As Michael Heffernan, senior adviser at Austock in Melbourne told the Sydney Sunday Telegraph yesterday, “I don’t know whether the floor (under the stock) is really a concrete floor or a rubbery one. While people can argue it’s been undervalued, they’re not talking about the Commonwealth Bank.”
He went on, “Banks don’t have to worry about a terrorist attack or a government subsidising their competitors.”
The next private equity takeover bid to come onto the radar is for the Coles Group. This one isn’t particularly new, it is just that it has been somewhat overshadowed by other more humorous events (Qantas).
Ominously, this one is also a consortium bid being led by Kohlberg Kravis Roberts, and supported by Carlyle Group, TPG Inc, Bain Capital, CVC Asia-Pacific and Blackstone Group. And though the Airline Partners Australia consortium was clearly a case of too many cooks spoiling the broth, KKR will no doubt hope that their own bevy of chefs do not start messing up the takeover recipe.
There is of course very else little in common between the battle for Coles Group and that for Qantas. The APA consortium had to jump through so many hoops that it wouldn’t have been out of place at Cirque du Soleil. The KKR consortium will be much more comfortable keeping its cloven hooves firmly on the ground.
The other difference is that there is more than one bidder. If there could be any proof that competition encourages the protagonists to keep on top of their game then the Coles Group/Qantas comparison comes into play again. In the absence of a competing bid the APA consortium took its eye off the game, became complacent and even dare we say it, arrogant.

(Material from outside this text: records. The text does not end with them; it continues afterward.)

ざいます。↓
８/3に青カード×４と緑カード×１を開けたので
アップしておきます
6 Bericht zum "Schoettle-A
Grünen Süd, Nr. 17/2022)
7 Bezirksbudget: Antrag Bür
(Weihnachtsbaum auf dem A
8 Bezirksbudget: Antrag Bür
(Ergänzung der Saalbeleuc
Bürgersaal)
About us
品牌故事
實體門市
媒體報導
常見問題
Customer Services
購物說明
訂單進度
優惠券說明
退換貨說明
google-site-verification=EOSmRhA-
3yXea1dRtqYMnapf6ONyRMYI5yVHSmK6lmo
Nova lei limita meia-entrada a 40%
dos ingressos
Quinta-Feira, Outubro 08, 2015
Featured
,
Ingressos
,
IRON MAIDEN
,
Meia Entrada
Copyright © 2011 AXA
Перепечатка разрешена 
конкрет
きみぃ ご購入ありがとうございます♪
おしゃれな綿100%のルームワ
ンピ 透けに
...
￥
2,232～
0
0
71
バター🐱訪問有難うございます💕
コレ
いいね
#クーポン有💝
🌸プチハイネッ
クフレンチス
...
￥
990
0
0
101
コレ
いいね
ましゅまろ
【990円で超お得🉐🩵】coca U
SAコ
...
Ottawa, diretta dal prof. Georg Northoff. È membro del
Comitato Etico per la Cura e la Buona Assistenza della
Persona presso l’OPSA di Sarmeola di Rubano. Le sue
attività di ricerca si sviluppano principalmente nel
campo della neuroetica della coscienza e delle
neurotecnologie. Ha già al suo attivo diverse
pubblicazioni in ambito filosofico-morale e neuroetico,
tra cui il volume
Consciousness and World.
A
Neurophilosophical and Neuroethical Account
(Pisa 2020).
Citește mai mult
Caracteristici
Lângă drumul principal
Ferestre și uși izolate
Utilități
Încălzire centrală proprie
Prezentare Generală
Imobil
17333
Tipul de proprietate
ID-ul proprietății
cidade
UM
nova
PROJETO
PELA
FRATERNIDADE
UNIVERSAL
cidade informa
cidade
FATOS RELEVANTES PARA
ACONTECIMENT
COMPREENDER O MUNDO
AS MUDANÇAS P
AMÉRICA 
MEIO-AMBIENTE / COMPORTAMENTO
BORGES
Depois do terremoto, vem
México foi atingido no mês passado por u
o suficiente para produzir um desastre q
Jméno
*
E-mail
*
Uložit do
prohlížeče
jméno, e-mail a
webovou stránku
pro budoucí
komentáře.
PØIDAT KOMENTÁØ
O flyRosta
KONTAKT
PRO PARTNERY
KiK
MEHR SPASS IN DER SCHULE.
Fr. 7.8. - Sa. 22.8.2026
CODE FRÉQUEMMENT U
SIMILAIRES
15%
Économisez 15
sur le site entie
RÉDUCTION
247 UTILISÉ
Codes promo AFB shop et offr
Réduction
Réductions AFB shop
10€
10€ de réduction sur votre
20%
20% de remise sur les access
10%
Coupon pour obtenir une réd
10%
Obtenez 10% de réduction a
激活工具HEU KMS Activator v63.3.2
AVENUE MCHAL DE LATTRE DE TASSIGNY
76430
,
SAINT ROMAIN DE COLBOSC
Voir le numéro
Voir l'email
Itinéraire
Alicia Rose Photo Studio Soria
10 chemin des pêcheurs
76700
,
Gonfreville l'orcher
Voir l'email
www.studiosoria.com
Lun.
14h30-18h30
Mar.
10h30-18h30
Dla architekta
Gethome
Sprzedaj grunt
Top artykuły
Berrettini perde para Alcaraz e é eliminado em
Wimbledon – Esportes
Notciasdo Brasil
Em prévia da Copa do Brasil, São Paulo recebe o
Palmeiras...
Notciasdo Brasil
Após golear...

On the other hand, there may be plenty of testosterone about with the Coles bid, but KKR and Macquarie (again) and Wesfarmers are all completely aware that if they don’t play their best game then they could very well lose. For all its other failings, the board of Coles has an excellent opportunity to showcase how the sale of a company, and the handling of the process on behalf of shareholders, should be done.